Tips For Caregiver's

People with Alzheimer's disease frequently become more disoriented after dark or when waking. Leaving a night-light on in the bedroom may be helpful.


Wednesday, May 9, 2007

Thoughts of Times Past

I remember talking with my mom recently about what Muddear was like when she was younger. Considering that I am 35 and Muddear is 95, I have always viewed her as old. But on this particular day, I wanted to reminisce about times past. I wanted to reflect on the young Flossie.

My mother said that Muddear was a very strong willed woman. She ran her home and her husband with an iron fist. When my mother was young and dating my biological father, everyone was afraid to cross Muddear. When Flossie said it was time to eat, it was time to eat. And when Flossie said it was time to go to bed, you better get your butt in bed - no questions asked! Your age did not matter - adult or child.

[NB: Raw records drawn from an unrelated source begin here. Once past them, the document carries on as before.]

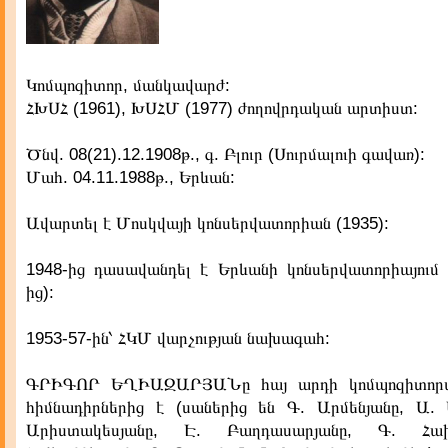
Կոմպոզիտոր, մանկավարժ:
ՀԽՍՀ (1961), ԽՍՀՄ (1977) ժողովրդական արտիստ:
Ծնվ. 08(21).12.1908թ., գ. Բլուր (Սուրմալուի գավառ):
Մահ. 04.11.1988թ., Երևան:
Ավարտել է Մոսկվայի կոնսերվատորիան (1935):
1948-ից դասավանդել է Երևանի կոնսերվատորիայում (
ից):
1953-57-ին՝ ՀԿՄ վարչության նախագահ:
ԳՐԻԳՈՐ ԵՂԻԱԶԱՐՅԱՆը հայ արդի կոմպոզիտորա
հիմնադիրներից է (սաներից են Գ. Արմենյանը, Ա. 
Արիստակեսյանը, Է. Բաղդասարյանը, Գ. Հախ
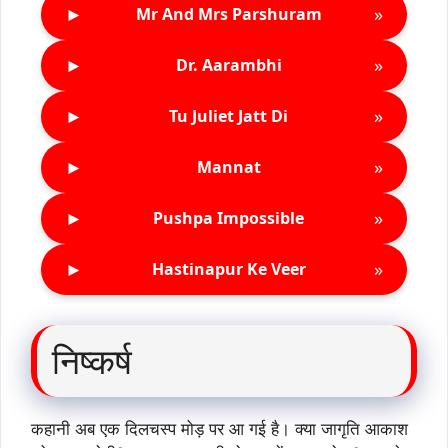
►
»
Mr And Mrs Parshuram
►
»
Dr. Aarambhi
►
»
Tu Juliet Jatt Di
►
»
Mannat
►
»
Pushpa Impossible
►
»
Hastinapur Ke Veer
निष्कर्ष
कहानी अब एक दिलचस्प मोड़ पर आ गई है। क्या जागृति आकाश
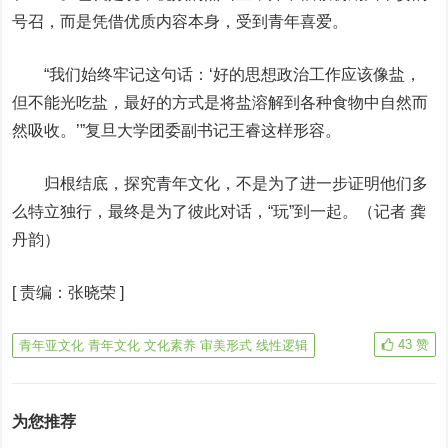
号召，而是凭借优质内容本身，受到青年喜爱。
“我们始终牢记这句话：‘好的思想政治工作应该像盐，
但不能光吃盐，最好的方式是将盐溶解到各种食物中自然而
然吸收。’”复旦大学团委副书记王睿这样形容。
归根结底，探究青年文化，不是为了进一步证明他们多
么特立独行，最终是为了彼此对话，“玩”到一起。（记者 龚
丹韵）
[
责编：张晓荣
]
43
赞
青年亚文化 青年文化 文化素养 审美形式 线性逻辑
为您推荐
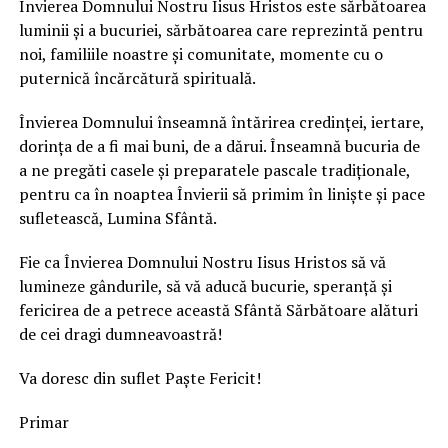
Învierea Domnului Nostru Iisus Hristos este sărbătoarea
luminii și a bucuriei, sărbătoarea care reprezintă pentru
noi, familiile noastre și comunitate, momente cu o
puternică încărcătură spirituală.
Învierea Domnului înseamnă întărirea credinței, iertare,
dorința de a fi mai buni, de a dărui. Înseamnă bucuria de
a ne pregăti casele și preparatele pascale tradiționale,
pentru ca în noaptea Învierii să primim în liniște și pace
sufletească, Lumina Sfântă.​
Fie ca Învierea Domnului Nostru Iisus Hristos să vă
lumineze gândurile, să vă aducă bucurie, speranţă şi
fericirea de a petrece această Sfântă Sărbătoare alături
de cei dragi dumneavoastră!
Va doresc din suflet Paște Fericit!
Primar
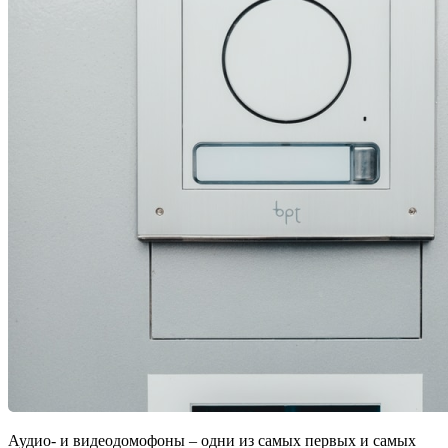
Аудио- и видеодомофоны – одни из самых первых и самых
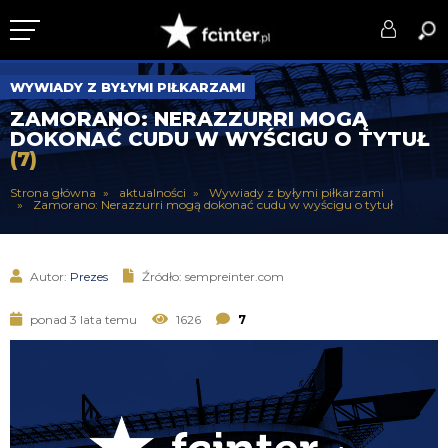
KLUB
WYWIADY Z BYŁYMI PIŁKARZAMI
ZAMORANO: NERAZZURRI MOGĄ
DRUŻYNA
DOKONAĆ CUDU W WYŚCIGU O TYTUŁ
(7)
SERIE A
Strona główna
aktualności
Wywiady z byłymi piłkarzami
Zamorano: Nerazzurri mogą dokonać cudu w wyścigu o tytuł
PUCHARY
DLA TIFOSICH
Autor:
Prezes
Źródło: sempreinter.com
SERWIS
ponad 3 lata temu
1626
7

After talking, I realized just how much I admire Muddear. She was a wife and mother who worked during the day and functioned as the backbone of her family. She not only survived, but thrived during the rise and fall of many presidents and political regimes, two world wars, segregation, and racial discrimination. She even raised and buried two of her children. And then I thought, how difficult it must be to accept the physical and mental decline that has so significantly changed her life. Muddear was fiercely independent and is now 100% dependent. She was sharp witted and humorous and now struggles with simple activities. My heart began to break.

In my mind's eye, I can see her as she was. With her fancy suits and big church hats. I hear her infectious laughter that never failed to make me laugh, not at her, but with her. I see Flossie, the woman, whom we affectionately call Muddear. I see how much I love her.